Sean's Blog

Postgres as Vector DB - a benchmark

There is a flood of vector databases - which ones are actually useful? IMO extending a relational DBMS with ACID compliance and existing datasets, is for most use cases the ideal choice. Using a dedicated vector DB like (Chroma, Vespa, Turbopuffer, LanceDB, Milvus etc.) only makes sense for narrow use cases where no complicated meta-data filters are needed (e.g. just simple RAG) and data synchronisation is no issue.

So let's have a look how we can store and search vectors using Postgres - there are three notable extensions for Postgres: pgvector, pgvectorscale and vectorchord.

PGVector

Standard extension to store vectors with common medium scale ANN indices (HNSW & IvfFlat). Integration package for Python: https://github.com/pgvector/pgvector-python/

Store vectors (float 32 bit):

CREATE TABLE items (id bigserial PRIMARY KEY, embedding vector(1024));

Store half-precision (float 16 bit) vectors:

CREATE TABLE items (id bigserial PRIMARY KEY, embedding halfvec(1024));

HNSW

Hierarchical navigable small world (HNSW) is a popular graph based ANN index - delivering good retrieval and QPS performance but at the cost of longer index build times and using more RAM for it (did crash for 1 million vectors on my 16GB RAM machine).

IvfFlat

Inverted File Flat (IvfFlat) is less RAM hungry than HNSW. With caveats: IvfFlat performance degrades as vectors are deleted and added (because centroids are not updated), thus needing regular index rebuilds (if new vectors get inserted regularly).

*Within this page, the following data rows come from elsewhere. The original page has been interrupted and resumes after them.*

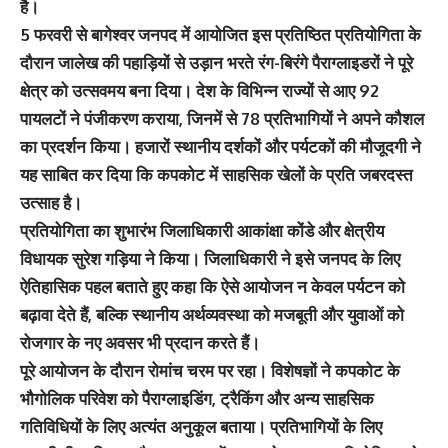
है।
5 फरवरी से बागेश्वर जनपद में आयोजित इस प्रतिष्ठित प्रतियोगिता के
दौरान जालेख की पहाड़ियों से उड़ान भरते रंग-बिरंगे पैराग्लाइडरों ने पूरे
क्षेत्र को उत्सवमय बना दिया। देश के विभिन्न राज्यों से आए 92
पायलटों ने पंजीकरण कराया, जिनमें से 78 प्रतिभागियों ने अपने कौशल
का प्रदर्शन किया। हजारों स्थानीय दर्शकों और पर्यटकों की मौजूदगी ने
यह साबित कर दिया कि कपकोट में साहसिक खेलों के प्रति जबरदस्त
उत्साह है।
प्रतियोगिता का शुभारंभ जिलाधिकारी आकांक्षा कोंडे और क्षेत्रीय
विधायक सुरेश गड़िया ने किया। जिलाधिकारी ने इसे जनपद के लिए
ऐतिहासिक पहल बताते हुए कहा कि ऐसे आयोजन न केवल पर्यटन को
बढ़ावा देते हैं, बल्कि स्थानीय अर्थव्यवस्था को मजबूती और युवाओं को
रोजगार के नए अवसर भी प्रदान करते हैं।
पूरे आयोजन के दौरान रोमांच चरम पर रहा। विशेषज्ञों ने कपकोट के
भौगोलिक परिवेश को पैराग्लाइडिंग, ट्रैकिंग और अन्य साहसिक
गतिविधियों के लिए अत्यंत अनुकूल बताया। प्रतिभागियों के लिए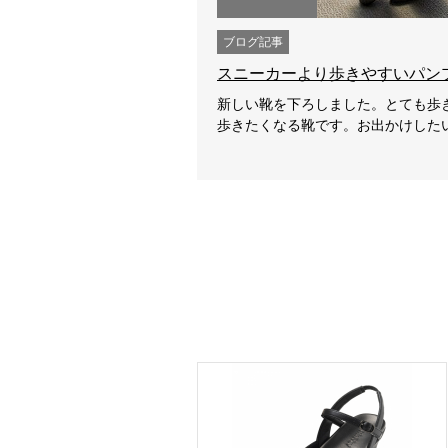
ブログ記事
スニーカーより歩きやすいパン
新しい靴を下ろしました。とても歩
歩きたくなる靴です。お出かけした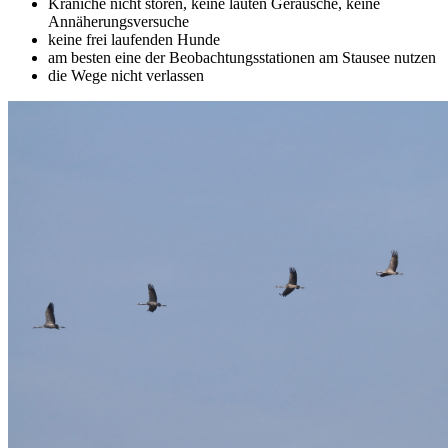
Kraniche nicht stören, keine lauten Geräusche, keine
Annäherungsversuche
keine frei laufenden Hunde
am besten eine der Beobachtungsstationen am Stausee nutzen
die Wege nicht verlassen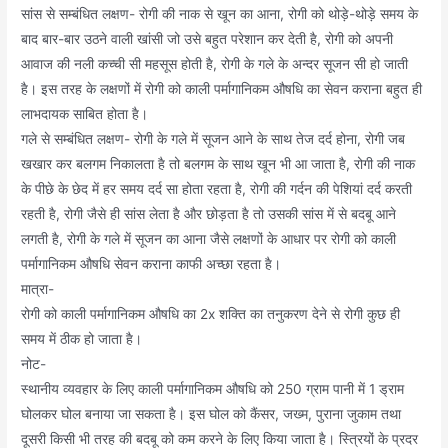
सांस से सम्बंधित लक्षण- रोगी की नाक से खून का आना, रोगी को थोड़े-थोड़े समय के
बाद बार-बार उठने वाली खांसी जो उसे बहुत परेशान कर देती है, रोगी को अपनी
आवाज की नली कच्ची सी महसूस होती है, रोगी के गले के अन्दर सूजन सी हो जाती
है। इस तरह के लक्षणों में रोगी को काली पर्मागानिकम औषधि का सेवन कराना बहुत ही
लाभदायक साबित होता है।
गले से सम्बंधित लक्षण- रोगी के गले में सूजन आने के साथ तेज दर्द होना, रोगी जब
खखार कर बलगम निकालता है तो बलगम के साथ खून भी आ जाता है, रोगी की नाक
के पीछे के छेद में हर समय दर्द सा होता रहता है, रोगी की गर्दन की पेशियां दर्द करती
रहती है, रोगी जैसे ही सांस लेता है और छोड़ता है तो उसकी सांस में से बदबू आने
लगती है, रोगी के गले में सूजन का आना जैसे लक्षणों के आधार पर रोगी को काली
पर्मागानिकम औषधि सेवन कराना काफी अच्छा रहता है।
मात्रा-
रोगी को काली पर्मागानिकम औषधि का 2x शक्ति का तनुकरण देने से रोगी कुछ ही
समय में ठीक हो जाता है।
नोट-
स्थानीय व्यवहार के लिए काली पर्मागानिकम औषधि को 250 ग्राम पानी में 1 ड्राम
घोलकर घोल बनाया जा सकता है। इस घोल को कैंसर, जख्म, पुराना जुकाम तथा
दूसरी किसी भी तरह की बदबू को कम करने के लिए किया जाता है। स्त्रियों के प्रदर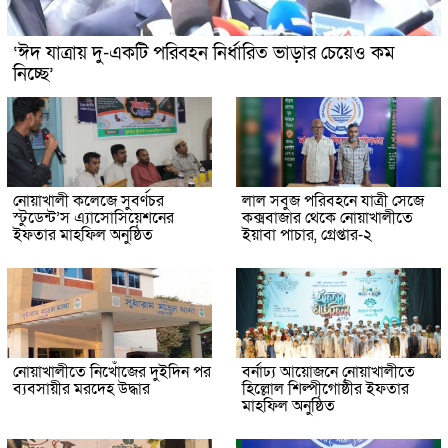
‘ঈদ যাত্রায় দু-একটি পরিবহন নির্ধারিত ভাড়ার চেয়েও কম
নিচ্ছে’
নোয়াখালী কলেজে সুবর্ণচর
লাল সবুজ পরিবহনে যাত্রী সেজে
স্টুডেন্ট’স এ্যাসোসিয়েশনের
কক্সবাজার থেকে নোয়াখালীতে
ইফতার মাহফিল অনুষ্ঠিত
ইয়াবা পাচার, গ্রেপ্তার-২
নোয়াখালীতে নিখোঁজের দুইদিন পর
বর্নাঢ্য আয়োজনে নোয়াখালীতে
ব্যবসায়ীর মরদেহ উদ্ধার
হিল্লোল শিল্পীগোষ্ঠীর ইফতার
মাহফিল অনুষ্ঠিত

"As data gets inserted or deleted from the index, if the index is not rebuilt, the IVFFlat index in pgvector can return incorrect approximate nearest neighbors due to clustering centroids no longer fitting the data well"

IvfFlat Binary (with reranking)

Build IvfFlat index on binarized vectors -> on query: overfetch Kx10 nearest neighbors, then rerank using float16/32 vectors to get more accurate final K-NN.

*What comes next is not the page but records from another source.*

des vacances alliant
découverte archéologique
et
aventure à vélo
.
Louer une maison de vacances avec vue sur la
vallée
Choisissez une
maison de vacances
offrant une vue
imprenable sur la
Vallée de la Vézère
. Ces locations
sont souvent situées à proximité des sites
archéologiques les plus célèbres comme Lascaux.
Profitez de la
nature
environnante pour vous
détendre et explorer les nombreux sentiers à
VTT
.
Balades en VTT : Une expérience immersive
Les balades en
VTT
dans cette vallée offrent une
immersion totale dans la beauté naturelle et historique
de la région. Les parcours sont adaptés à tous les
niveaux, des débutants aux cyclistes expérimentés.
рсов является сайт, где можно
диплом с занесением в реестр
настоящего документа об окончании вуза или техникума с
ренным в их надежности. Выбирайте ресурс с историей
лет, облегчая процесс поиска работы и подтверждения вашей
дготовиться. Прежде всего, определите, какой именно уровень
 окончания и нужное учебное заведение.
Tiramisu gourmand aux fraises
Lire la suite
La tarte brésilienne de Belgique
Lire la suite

-- Mean threshold binarization (performs better than pgvector's binarizer)
CREATE OR REPLACE FUNCTION binary_quantize_mean(vec halfvec) 
RETURNS varbit AS $
    SELECT string_agg(
        CASE WHEN val >= mean_val THEN '1' ELSE '0' END, 
        ''
    )::varbit
    FROM unnest(vec::real[]) AS val,
         (SELECT AVG(v) AS mean_val FROM unnest(vec::real[]) AS v) AS stats;
$ LANGUAGE sql IMMUTABLE PARALLEL SAFE;

-- Step 1: Add a stored generated binary column
ALTER TABLE table_name 
ADD COLUMN vector_bin bit(512) 
GENERATED ALWAYS AS (binary_quantize_mean(vector)::bit(512)) STORED;

-- Step 2: Create index on the pre-computed binary column
CREATE INDEX IF NOT EXISTS table_name_idx_ivfflat_bin 
ON table_name 
USING ivfflat (vector_bin bit_hamming_ops) 
WITH (lists = 100);

-- Query top 100 NN using reranking
SELECT t.id
FROM (
  SELECT id
  FROM table_name
  ORDER BY vector_bin <~> binary_quantize_mean(%s::halfvec(512))::bit(512)
  LIMIT 1000
) c
JOIN table_name t USING(id)
ORDER BY t.vector <=> %s::halfvec(512)
LIMIT 100;

PGVectorScale

DiskANN

A promising ANN index that uses RAM and disk (needs fast disk - SSD / NVMe) to scale to billions of vectors, promising low RAM usage while still providing decent QPS. The problem is that the pgvectorscale index building implementation is single core right now - leading to very long index generation times.

PGVectorScale supports pre-filtering using bitfields with manual meta-data table setup (complicated / bad dev ux).

VectorChord

VChordRQ

A custom ANN index with excellent performance (combining IVF ANN index with RaBitQ quantization). Supports pre-filtering (easy to use).

VChord can be configured to not copy all vectors into the index (which is the default and pgvector also does), reducing disk usage - it can be enabled (slightly degrading performance).

VChord also supports efficient range filters (limiting results by distance instead of K nearest neighbors).

VChordG (DiskANN)

A novel addition (not prodution ready yet): custom implementation of DiskANN index combined with RaBitQ quantization.

Benchmark

The benchmark should reflect realistic usage - right now it just measures index build and query times.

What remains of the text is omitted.